In Postgres, how to match multiple "tags" for best performance?
Asked Answered
H

4

8

Table: articles

+--------+------+------------+
| id     | title|    created |
+--------+------+------------+
|    201 | AAA  | 1482561011 |
|    202 | BBB  | 1482561099 |
|    203 | CCC  | 1482562188 |
+--------+------+------------+

Table: taggings

+-----------+------+
| articleid | tagid|
+-----------+------+
|    201    | 11   |
|    201    | 12   |
|    202    | 11   |
|    202    | 13   |
|    202    | 14   |
+-----------+------+

Now if given 3 tag ids, what is the best index design and query to select latest 10 articles that each article match the 3 tag ids at the same time?
I know there can be several ways to do it, but I'm concerning the performance, considering there maybe tens of thousands of articles in each tag

Hypochondria answered 24/12, 2016 at 7:11 Comment(3)
query to select latest 10 articles - please explain how do you define latest article ? Is there a date column in some table, which is not shown in the question ? Or does the latest mean the highest values in id columns?Selangor
@Selangor I added a column "created" to the table. And yes latest is highest value in id column. The id is "int serial".Hypochondria
This might be interesting for you: databasesoup.com/2015/01/tag-all-things.htmlLanded
O
22

As a_horse_with_no_name mentioned, this blog post has some really interesting performance benchmarks for finding rows matching more than one tag:

http://www.databasesoup.com/2015/01/tag-all-things.html

Storing tags in an array column in the main table and creating a GIN-index allows rows to be selected like this, without any joins:

select id
from articles
where tags @> array[11,13,14]
order by created desc
limit 10;

The column and index can be created like this:

alter table articles add column tags text[] not null default '{}';
create index tags_index on articles using gin (tags);

According to the blog, finding rows matching two tags was between 8 and 895 times faster when using the array-column than when joining in a tags table.

Overtop answered 29/7, 2018 at 11:50 Comment(2)
Has it changed since 2015?Barely
Would be better to see a new test with the latest version of PG. is there any citation on that?Fleabitten
L
2
select distinct on (a.id) a.*
from articles a 
  join taggings t on t.articleid = a.id
group by a.id 
having array_agg(t.tagid order by t.tagid) = array[11,13,14]
order by a.id, a.created
limit 10;

An index on taggings (articleid, tagid) will help for this.

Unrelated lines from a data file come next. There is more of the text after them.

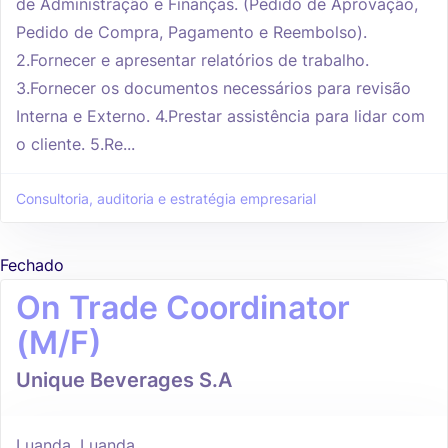
de Administração e Finanças. (Pedido de Aprovação,
Pedido de Compra, Pagamento e Reembolso).
2.Fornecer e apresentar relatórios de trabalho.
3.Fornecer os documentos necessários para revisão
Interna e Externo. 4.Prestar assistência para lidar com
o cliente. 5.Re...
Consultoria, auditoria e estratégia empresarial
Fechado
On Trade Coordinator
(M/F)
Unique Beverages S.A
Luanda, Luanda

Note that the above looks for articles with exactly those three tags. If you want to find those with at least those three tags (and possibly more) you can change the having clause to use the "contains" operator:

select distinct on (a.id) a.*
from articles a 
  join taggings t on t.articleid = a.id
where t.tagid in (11,13,14)
group by a.id 
having array_agg(t.tagid) @> array[11,13,14]
order by a.id, a.created
limit 10;

In that case the order by for array_agg() is not necessary

Landed answered 24/12, 2016 at 9:57 Comment(0)
B
1

You need have an index on articles.created for sorting, and another unique index on taggings(articleid, tagid) for querying:

CREATE INDEX ON articles(created);
CREATE UNIQUE INDEX ON taggings(articleid, tagid);

Then just make a select query with three taggings table aliases:

SELECT a.* FROM articles a, taggings t1, taggings t2, taggings t3
    WHERE a.id=t1.articleid AND a.id=t2.articleid AND a.id=t3.articleid
    AND t1.tagid=111 AND t2.tagid=222 AND t3.tagid=333
    ORDER BY created DESC LIMIT 10;
Burning answered 24/12, 2016 at 8:34 Comment(0)
D
0

In my case I had to apply a complex condition to every "tag", and @> was of no use. So I found another approach: a grid sensor array:

ARRAY[
  bool_or(true if tag1 is present), 
  bool_or(true if tag2 is present),
  ...
] = ARRAY[true, true, ...]

Example:

SELECT a.*
FROM articles a JOIN tags t ON(t.articleid = a.id)
GROUP BY a.id
HAVING 
  ARRAY[
    bool_or(t.tagid == 11),
    bool_or(t.tagid == 13),
    bool_or(t.tagid == 14)
  ] == ARRAY[true, true, true]

it has poor performance, but great flexibility for many2many relationships.